Work request:
When you reach the line containing "Consecuencias del vapeo o uso", begin reproducing the material exactly, stop after the line containing "Informationen zu all diesen Tipps, damit", and leave out any pictures along the way.

Records provided:
────────────────────

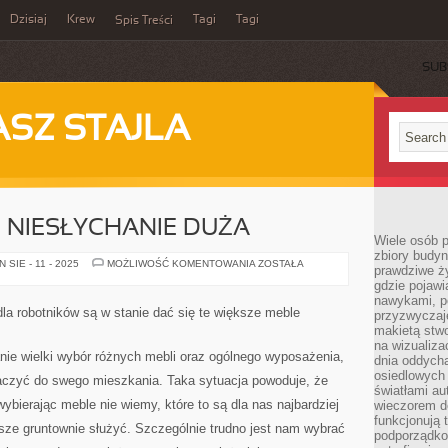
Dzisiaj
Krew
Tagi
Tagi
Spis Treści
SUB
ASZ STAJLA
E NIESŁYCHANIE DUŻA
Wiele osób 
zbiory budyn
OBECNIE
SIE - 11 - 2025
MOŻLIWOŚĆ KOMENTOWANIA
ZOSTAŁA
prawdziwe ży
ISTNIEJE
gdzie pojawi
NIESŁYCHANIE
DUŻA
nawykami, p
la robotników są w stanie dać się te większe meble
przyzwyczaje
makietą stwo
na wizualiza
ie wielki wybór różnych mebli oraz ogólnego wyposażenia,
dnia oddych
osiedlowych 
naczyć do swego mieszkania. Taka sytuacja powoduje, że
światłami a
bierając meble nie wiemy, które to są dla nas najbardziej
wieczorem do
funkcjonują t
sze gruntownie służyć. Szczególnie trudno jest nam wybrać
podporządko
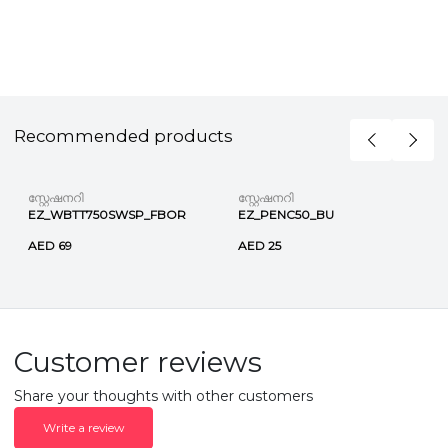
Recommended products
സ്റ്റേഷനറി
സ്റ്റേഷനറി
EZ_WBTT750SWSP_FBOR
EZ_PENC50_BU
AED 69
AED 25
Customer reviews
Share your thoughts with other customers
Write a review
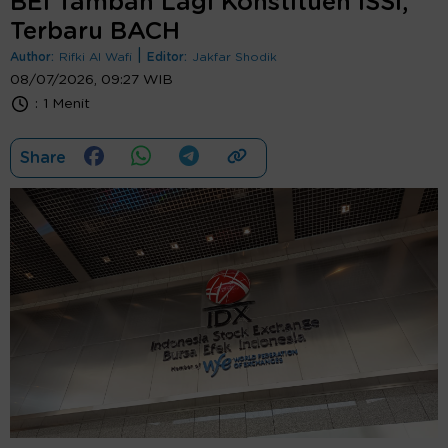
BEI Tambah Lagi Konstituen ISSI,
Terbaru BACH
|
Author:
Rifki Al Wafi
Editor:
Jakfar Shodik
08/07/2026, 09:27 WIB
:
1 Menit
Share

────────────────────

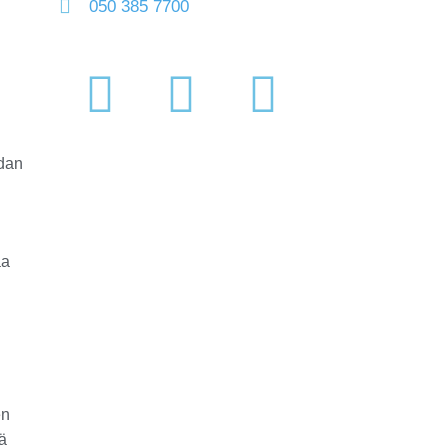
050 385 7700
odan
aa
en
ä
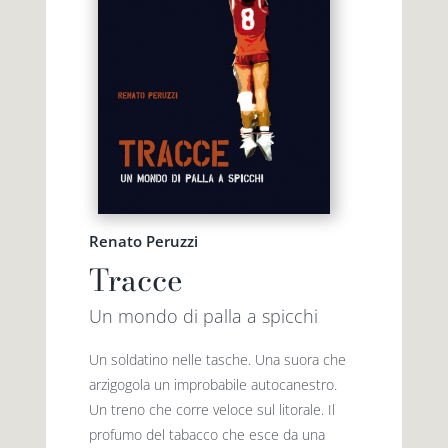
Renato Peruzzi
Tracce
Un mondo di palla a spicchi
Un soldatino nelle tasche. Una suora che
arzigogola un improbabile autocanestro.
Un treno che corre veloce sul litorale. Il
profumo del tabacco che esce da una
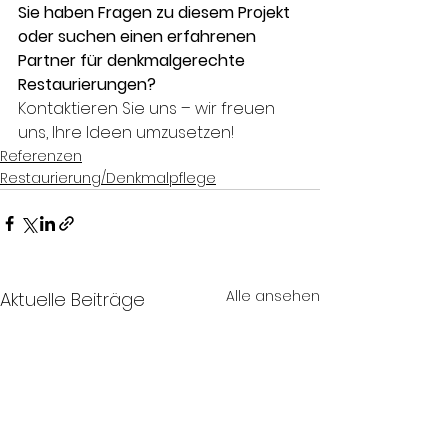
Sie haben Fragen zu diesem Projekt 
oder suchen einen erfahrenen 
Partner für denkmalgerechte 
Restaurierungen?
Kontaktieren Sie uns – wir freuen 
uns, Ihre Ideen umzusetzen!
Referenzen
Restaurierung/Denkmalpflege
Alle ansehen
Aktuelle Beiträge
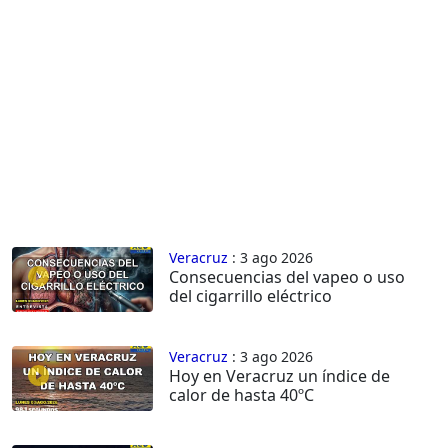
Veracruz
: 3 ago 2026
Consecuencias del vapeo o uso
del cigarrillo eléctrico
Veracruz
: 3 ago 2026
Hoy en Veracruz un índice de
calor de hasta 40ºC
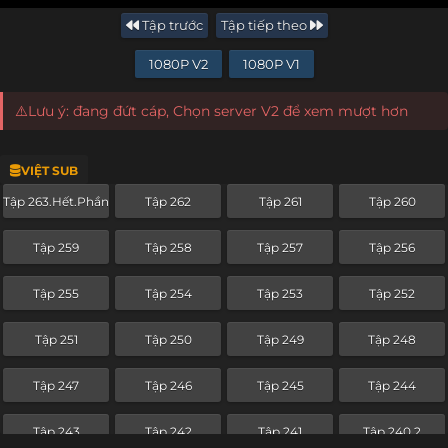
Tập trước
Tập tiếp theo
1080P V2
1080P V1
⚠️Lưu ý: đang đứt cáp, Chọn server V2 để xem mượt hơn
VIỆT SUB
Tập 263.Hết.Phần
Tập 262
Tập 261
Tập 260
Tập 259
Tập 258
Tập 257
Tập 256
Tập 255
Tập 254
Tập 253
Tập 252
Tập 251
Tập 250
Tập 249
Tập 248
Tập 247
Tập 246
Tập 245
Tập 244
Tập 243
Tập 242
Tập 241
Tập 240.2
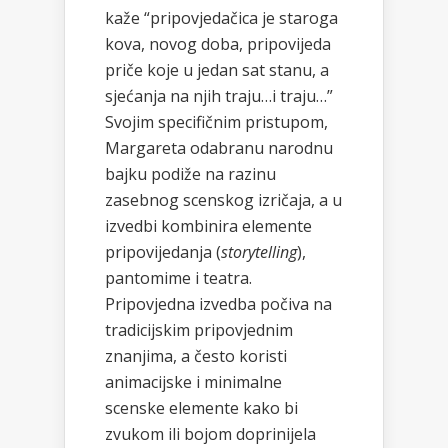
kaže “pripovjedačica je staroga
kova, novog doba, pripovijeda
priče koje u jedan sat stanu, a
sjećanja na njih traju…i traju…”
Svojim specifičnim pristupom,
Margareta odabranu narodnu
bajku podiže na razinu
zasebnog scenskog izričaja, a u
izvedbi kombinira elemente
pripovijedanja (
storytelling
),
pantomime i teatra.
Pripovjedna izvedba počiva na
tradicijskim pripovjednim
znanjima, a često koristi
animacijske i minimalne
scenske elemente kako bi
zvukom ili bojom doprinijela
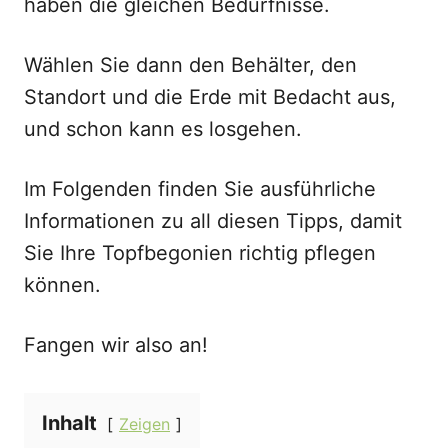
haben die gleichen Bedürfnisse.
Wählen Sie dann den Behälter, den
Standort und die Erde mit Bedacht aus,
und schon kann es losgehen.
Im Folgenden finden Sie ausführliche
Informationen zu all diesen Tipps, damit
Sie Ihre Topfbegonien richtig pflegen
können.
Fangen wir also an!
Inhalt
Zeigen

────────────────────

Result below:
Consecuencias del vapeo o uso
del cigarrillo eléctrico
Veracruz
: 3 ago 2026
Hoy en Veracruz un índice de
calor de hasta 40ºC
Tập trước
Tập tiếp theo
1080P V2
1080P V1
⚠️Lưu ý: đang đứt cáp, Chọn server V2 để xem mượt hơn
VIỆT SUB
Tập 263.Hết.Phần
Tập 262
Tập 261
Tập 260
Tập 259
Tập 258
Tập 257
Tập 256
Tập 255
Tập 254
Tập 253
Tập 252
Tập 251
Tập 250
Tập 249
Tập 248
Tập 247
Tập 246
Tập 245
Tập 244
Tập 243
Tập 242
Tập 241
Tập 240.2
kaže “pripovjedačica je staroga
kova, novog doba, pripovijeda
priče koje u jedan sat stanu, a
sjećanja na njih traju…i traju…”
Svojim specifičnim pristupom,
Margareta odabranu narodnu
bajku podiže na razinu
zasebnog scenskog izričaja, a u
izvedbi kombinira elemente
pripovijedanja (
storytelling
),
pantomime i teatra.
Pripovjedna izvedba počiva na
tradicijskim pripovjednim
znanjima, a često koristi
animacijske i minimalne
scenske elemente kako bi
zvukom ili bojom doprinijela
haben die gleichen Bedürfnisse.
Wählen Sie dann den Behälter, den
Standort und die Erde mit Bedacht aus,
und schon kann es losgehen.
Im Folgenden finden Sie ausführliche
Informationen zu all diesen Tipps, damit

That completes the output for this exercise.